### Your goal
Please state how many lines of the data below contain the word "Sözleşmesi", offering nothing besides the number.

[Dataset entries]
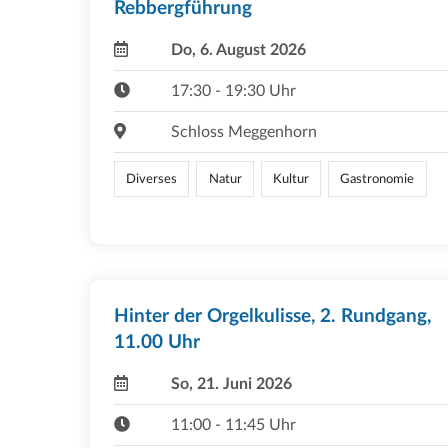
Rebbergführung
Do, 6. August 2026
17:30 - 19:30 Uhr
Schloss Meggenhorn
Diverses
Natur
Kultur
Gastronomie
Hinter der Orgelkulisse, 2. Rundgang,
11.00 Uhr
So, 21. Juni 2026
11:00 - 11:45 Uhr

---

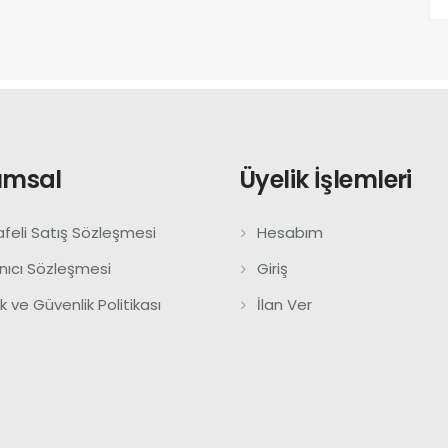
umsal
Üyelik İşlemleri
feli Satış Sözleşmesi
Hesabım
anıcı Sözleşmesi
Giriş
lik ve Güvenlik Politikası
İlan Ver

### Solution to this task
2